GO1 recently closed a US$1 million investment round and hopes to expand across Australia and the US.
The startups had two and a half minutes on the demo day to convince the audience that they’re the next big thing.
“You have a short time to deliver the best pitch you can,” Barnes says.
“It’s one of the most pivotal and important two and a half minutes.”
As usual, there was a very wide range of ideas on display throughout the two days.
“There’s everything from a robot that makes sandwiches automatically for you through to another Aussie startup doing drones,” Barnes says.
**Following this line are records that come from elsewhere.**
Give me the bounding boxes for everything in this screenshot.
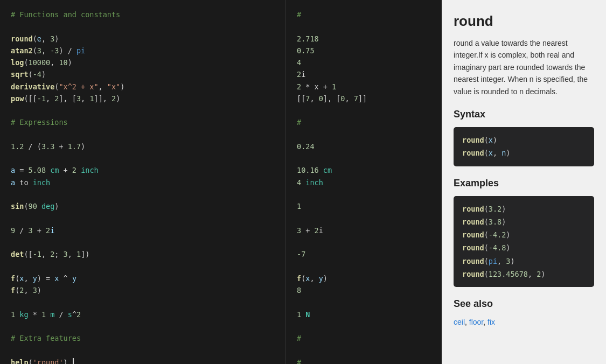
editor-line xyxy=(11,104,275,116)
output-line: # xyxy=(297,9,431,20)
output-line xyxy=(297,320,431,332)
output-line xyxy=(297,236,431,248)
output-content: # 2.7180.7542i2 * x + 1[[7, 0], [0, 7]] … xyxy=(297,9,431,364)
output-line: f(x, y) xyxy=(297,272,431,284)
output-line: [[7, 0], [0, 7]] xyxy=(297,93,431,104)
output-line: # xyxy=(297,116,431,128)
output-line: 1 N xyxy=(297,309,431,320)
output-line xyxy=(297,20,431,32)
editor-line xyxy=(11,344,275,356)
output-line: 1 xyxy=(297,200,431,212)
editor-line: 9 / 3 + 2i xyxy=(11,225,275,236)
output-line: 0.75 xyxy=(297,45,431,57)
output-line: # xyxy=(297,332,431,344)
output-line: 3 + 2i xyxy=(297,225,431,236)
editor-line: round(e, 3) xyxy=(11,33,275,45)
editor-line: # Extra features xyxy=(11,332,275,344)
output-line: 4 inch xyxy=(297,177,431,188)
output-line: -7 xyxy=(297,248,431,260)
editor-line: sin(90 deg) xyxy=(11,200,275,212)
output-line xyxy=(297,213,431,225)
help-see-also-title: See also xyxy=(454,297,594,311)
help-syntax-title: Syntax xyxy=(454,107,594,122)
editor-line xyxy=(11,20,275,32)
editor-line: f(2, 3) xyxy=(11,284,275,296)
output-line: 2i xyxy=(297,68,431,80)
output-line: 2.718 xyxy=(297,33,431,45)
output-line xyxy=(297,129,431,141)
see-also-link[interactable]: fix xyxy=(487,318,495,326)
editor-line: det([-1, 2; 3, 1]) xyxy=(11,248,275,260)
editor-line: a = 5.08 cm + 2 inch xyxy=(11,164,275,176)
help-examples-title: Examples xyxy=(454,176,594,191)
output-line: 10.16 cm xyxy=(297,164,431,176)
help-panel: round round a value towards the nearest … xyxy=(442,0,606,364)
editor-line: help('round') xyxy=(11,356,275,364)
output-line: 0.24 xyxy=(297,141,431,152)
output-line: 2 * x + 1 xyxy=(297,81,431,93)
editor-line: a to inch xyxy=(11,177,275,188)
editor-line xyxy=(11,261,275,272)
editor-line xyxy=(11,188,275,200)
editor-line xyxy=(11,236,275,248)
editor-line: f(x, y) = x ^ y xyxy=(11,272,275,284)
editor-line: # Expressions xyxy=(11,116,275,128)
editor-line: sqrt(-4) xyxy=(11,68,275,80)
output-line xyxy=(297,261,431,272)
output-line: 4 xyxy=(297,57,431,68)
help-title: round xyxy=(454,11,594,32)
editor-line xyxy=(11,152,275,164)
help-description: round a value towards the nearest intege… xyxy=(454,37,594,97)
editor-line xyxy=(11,320,275,332)
output-line xyxy=(297,296,431,308)
editor-panel[interactable]: # Functions and constants round(e, 3)ata… xyxy=(0,0,285,364)
editor-content: # Functions and constants round(e, 3)ata… xyxy=(11,9,275,364)
editor-line xyxy=(11,296,275,308)
see-also-link[interactable]: floor xyxy=(469,318,483,326)
editor-line xyxy=(11,129,275,141)
output-line xyxy=(297,104,431,116)
output-line xyxy=(297,188,431,200)
editor-line xyxy=(11,213,275,225)
see-also-link[interactable]: ceil xyxy=(454,318,465,326)
editor-line: log(10000, 10) xyxy=(11,57,275,68)
help-examples-block: round(3.2)round(3.8)round(-4.2)round(-4.… xyxy=(454,196,594,288)
editor-line: derivative("x^2 + x", "x") xyxy=(11,81,275,93)
help-see-also-links: ceil, floor, fix xyxy=(454,317,594,328)
editor-line: atan2(3, -3) / pi xyxy=(11,45,275,57)
output-line xyxy=(297,344,431,356)
editor-line: 1 kg * 1 m / s^2 xyxy=(11,309,275,320)
help-syntax-block: round(x)round(x, n) xyxy=(454,127,594,166)
output-panel: # 2.7180.7542i2 * x + 1[[7, 0], [0, 7]] … xyxy=(285,0,442,364)
output-line: # xyxy=(297,356,431,364)
output-line xyxy=(297,152,431,164)
editor-line: 1.2 / (3.3 + 1.7) xyxy=(11,141,275,152)
output-line: 8 xyxy=(297,284,431,296)
editor-line: # Functions and constants xyxy=(11,9,275,20)
editor-line: pow([[-1, 2], [3, 1]], 2) xyxy=(11,93,275,104)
That Aussie startup is Flirtey, a Sydney-based drone delivery service startup which recently conducted the first FAA-approved commercial drone deliveries in the US in partnership with NASA, with founder Matthew Sweeny doing the pitching at Mountain View.
The company also completed a successful trial with New Zealand’s national search and rescue service earlier this year, delivering medical supplies to treat a person who had been missing in a remote area.
In contrast to previous years, these demo days featured a large amount of hardware-based startups. Out of the 50 presented on the first day, 20 were focused on hardware, including gadgets and robots.
Although the YC summer program is drawing to a close, it’s definitely not the end of these Australian startups’ relationship with the huge America seed fund.
“We’ll be part of that community forever,” Barnes says.